I try to understand, how roads (nodes and ways) in OSM are derived from uploaded GPS tracks. Are the nodes and ways added manually while all GPS tracks are displayed, which means technically the roads in OSM are somewhat independent from the GPS tracks? It’s just that in an editor you see there’s some GPS lines and you know there should be a street?
If that’s the case: How, later, do people know that a certain GPS track belongs to a street and not to something else, let’s say the river beside the street?
Generally, yes. You use the GPS tracks as a background (along with aerial imagery etc), then draw OSM ways on top of this.

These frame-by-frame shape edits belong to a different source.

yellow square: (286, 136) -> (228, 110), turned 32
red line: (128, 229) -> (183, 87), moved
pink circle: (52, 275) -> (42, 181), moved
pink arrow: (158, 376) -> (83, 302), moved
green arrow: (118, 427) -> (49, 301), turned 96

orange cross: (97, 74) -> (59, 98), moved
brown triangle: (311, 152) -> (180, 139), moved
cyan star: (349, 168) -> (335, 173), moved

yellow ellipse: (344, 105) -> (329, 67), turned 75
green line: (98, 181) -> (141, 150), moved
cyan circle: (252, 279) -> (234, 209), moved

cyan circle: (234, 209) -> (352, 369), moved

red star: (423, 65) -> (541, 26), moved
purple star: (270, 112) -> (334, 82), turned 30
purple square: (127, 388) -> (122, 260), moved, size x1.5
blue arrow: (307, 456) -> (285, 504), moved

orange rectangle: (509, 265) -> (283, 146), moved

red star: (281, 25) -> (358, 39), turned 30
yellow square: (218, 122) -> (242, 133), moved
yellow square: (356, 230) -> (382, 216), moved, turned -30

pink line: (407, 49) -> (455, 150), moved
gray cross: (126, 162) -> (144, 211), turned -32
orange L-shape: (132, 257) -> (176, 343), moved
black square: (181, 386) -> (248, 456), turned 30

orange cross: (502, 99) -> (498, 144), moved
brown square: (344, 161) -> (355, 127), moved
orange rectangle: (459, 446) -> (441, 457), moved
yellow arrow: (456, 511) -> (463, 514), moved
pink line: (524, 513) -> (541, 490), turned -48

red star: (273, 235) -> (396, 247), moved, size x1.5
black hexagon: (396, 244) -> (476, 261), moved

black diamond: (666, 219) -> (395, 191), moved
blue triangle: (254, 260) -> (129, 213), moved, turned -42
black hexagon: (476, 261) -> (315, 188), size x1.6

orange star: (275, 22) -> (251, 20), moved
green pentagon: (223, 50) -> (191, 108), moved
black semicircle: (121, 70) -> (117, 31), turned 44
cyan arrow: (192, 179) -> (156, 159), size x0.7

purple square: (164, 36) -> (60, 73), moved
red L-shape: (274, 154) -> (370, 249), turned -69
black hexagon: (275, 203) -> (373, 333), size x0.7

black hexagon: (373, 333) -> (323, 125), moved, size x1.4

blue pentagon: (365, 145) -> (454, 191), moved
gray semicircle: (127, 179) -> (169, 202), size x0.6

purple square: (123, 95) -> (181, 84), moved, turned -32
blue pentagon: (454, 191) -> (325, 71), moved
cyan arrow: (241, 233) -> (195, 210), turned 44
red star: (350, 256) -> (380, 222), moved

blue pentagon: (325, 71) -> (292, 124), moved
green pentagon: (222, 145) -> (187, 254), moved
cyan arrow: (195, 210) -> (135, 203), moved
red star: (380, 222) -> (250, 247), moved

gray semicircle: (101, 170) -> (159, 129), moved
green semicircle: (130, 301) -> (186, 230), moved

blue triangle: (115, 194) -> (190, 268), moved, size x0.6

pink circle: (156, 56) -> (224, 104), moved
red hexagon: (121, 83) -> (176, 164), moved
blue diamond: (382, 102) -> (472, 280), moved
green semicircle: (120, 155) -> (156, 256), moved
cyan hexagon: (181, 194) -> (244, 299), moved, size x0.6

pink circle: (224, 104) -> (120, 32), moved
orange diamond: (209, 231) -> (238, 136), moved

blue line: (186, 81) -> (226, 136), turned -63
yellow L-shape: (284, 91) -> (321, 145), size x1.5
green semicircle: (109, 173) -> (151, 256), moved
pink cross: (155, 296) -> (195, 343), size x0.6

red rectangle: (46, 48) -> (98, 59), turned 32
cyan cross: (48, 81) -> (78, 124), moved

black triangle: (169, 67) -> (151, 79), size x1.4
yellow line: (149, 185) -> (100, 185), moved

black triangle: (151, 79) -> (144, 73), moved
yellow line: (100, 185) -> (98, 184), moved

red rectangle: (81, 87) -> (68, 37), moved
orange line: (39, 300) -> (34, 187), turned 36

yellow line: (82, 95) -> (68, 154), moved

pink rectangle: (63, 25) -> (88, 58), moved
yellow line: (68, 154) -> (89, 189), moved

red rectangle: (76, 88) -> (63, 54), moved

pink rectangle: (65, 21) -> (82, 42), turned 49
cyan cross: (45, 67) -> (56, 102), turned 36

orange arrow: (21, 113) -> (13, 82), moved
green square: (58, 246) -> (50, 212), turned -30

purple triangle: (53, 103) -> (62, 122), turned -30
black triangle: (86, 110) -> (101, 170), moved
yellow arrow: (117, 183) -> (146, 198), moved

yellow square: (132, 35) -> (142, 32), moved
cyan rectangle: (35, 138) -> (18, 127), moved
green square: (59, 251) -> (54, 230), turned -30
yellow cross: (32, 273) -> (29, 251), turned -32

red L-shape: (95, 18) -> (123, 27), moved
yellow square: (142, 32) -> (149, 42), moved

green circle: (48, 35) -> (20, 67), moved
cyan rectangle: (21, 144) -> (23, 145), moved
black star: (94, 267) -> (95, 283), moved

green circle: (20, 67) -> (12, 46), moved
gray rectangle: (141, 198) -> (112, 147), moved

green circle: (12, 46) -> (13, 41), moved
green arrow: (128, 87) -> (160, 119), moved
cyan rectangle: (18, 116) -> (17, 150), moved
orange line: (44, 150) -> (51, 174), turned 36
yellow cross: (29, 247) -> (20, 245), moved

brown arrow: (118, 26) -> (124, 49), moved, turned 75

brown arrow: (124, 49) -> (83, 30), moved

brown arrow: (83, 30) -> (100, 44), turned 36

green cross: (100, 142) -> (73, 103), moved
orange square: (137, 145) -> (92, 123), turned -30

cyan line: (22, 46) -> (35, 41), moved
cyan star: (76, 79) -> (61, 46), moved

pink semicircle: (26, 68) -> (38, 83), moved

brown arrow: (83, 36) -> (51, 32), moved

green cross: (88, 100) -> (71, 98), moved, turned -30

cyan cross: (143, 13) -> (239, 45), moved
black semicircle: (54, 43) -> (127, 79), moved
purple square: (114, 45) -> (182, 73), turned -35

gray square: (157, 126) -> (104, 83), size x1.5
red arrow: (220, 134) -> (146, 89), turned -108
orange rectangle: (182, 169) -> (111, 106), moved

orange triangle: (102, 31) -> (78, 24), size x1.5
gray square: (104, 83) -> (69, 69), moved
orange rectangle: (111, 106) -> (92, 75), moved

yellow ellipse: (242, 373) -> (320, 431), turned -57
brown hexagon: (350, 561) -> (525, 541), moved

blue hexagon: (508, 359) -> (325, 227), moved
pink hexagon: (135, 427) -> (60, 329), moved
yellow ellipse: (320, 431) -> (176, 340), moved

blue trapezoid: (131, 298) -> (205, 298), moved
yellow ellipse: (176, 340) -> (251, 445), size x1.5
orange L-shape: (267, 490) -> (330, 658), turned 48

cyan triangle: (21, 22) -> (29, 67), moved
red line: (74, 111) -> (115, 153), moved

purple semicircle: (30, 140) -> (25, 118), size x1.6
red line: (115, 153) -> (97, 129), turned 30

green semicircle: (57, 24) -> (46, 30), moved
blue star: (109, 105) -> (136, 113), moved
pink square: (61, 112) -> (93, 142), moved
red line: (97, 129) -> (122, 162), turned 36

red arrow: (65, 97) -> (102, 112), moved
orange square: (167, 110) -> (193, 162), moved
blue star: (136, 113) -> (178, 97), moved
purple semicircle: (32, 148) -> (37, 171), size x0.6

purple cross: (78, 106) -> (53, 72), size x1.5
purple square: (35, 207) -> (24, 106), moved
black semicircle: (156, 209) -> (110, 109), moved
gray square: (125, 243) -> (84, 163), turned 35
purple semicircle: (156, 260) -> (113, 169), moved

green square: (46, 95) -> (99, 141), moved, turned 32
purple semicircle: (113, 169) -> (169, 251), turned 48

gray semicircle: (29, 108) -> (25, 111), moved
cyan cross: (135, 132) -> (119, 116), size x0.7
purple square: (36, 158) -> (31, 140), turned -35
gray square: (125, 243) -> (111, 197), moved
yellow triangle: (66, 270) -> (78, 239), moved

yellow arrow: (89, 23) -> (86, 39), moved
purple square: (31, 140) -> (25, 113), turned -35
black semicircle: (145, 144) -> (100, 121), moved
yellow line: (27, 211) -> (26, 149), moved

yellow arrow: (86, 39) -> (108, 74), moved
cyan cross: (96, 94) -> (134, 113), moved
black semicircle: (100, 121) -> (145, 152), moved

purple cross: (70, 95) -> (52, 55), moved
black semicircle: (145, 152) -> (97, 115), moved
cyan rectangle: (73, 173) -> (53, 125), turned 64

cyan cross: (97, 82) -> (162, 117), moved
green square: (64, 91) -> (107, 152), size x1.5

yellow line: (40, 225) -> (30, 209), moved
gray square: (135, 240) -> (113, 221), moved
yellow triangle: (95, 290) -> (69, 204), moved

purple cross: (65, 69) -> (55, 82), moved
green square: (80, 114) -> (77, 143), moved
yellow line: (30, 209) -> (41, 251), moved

Then add tags to these ways to specify that it is a road etc.
It is possible to convert a GPS track directly to way. But this is usually not recommended, because GPS tracks can be inaccurate, and may include sections where you went off the road etc. So its better to manually draw a way, based on a number of different GPS tracks (and aerial imagery or other available sources).
This can be a problem, especially with cycle paths/footpaths beside roads.
You can add a description or tags to your track, to specify whether it is on road or paths or rivers etc. Then other editors can check these (if you tracks are set as public or identifiable, see http://wiki.openstreetmap.org/wiki/Visibility_of_GPS_traces )
Also worth checking how old the track is, as the road may have been demolished or moved etc. Depending on the track visibility, you can see the timestamps. JOSM has a feature to filter tracks based on the date, so you could only show recent tracks.
And you don’t know how accurate it is.
So I usually prefer to use my own GPS tracks, as I know where I was when I recorded it. And I have some idea of how accurate it is.
Determining the roadway distance from your GPS point to each snapped roadway factor might be finished with the instructions service of the Google Maps API. Note that this will simply work in nations that support instructions in Google Maps, yet more significantly, the road proximity will almost always be higher than 1km, due to the fact that our bounding circle has a 1km distance “as the crow flies”. Nonetheless if you can deal with approximate info, this may already be one possible option.
You must not use anything based on the Google Maps API for contributing to OSM. As that would be against Google’s terms or service, and a copyright infringement.
So don’t use any snap to road tool based on Google Maps. Also, the roads on the map may not be accurate anyway, so snapping to them may not actually be accurate.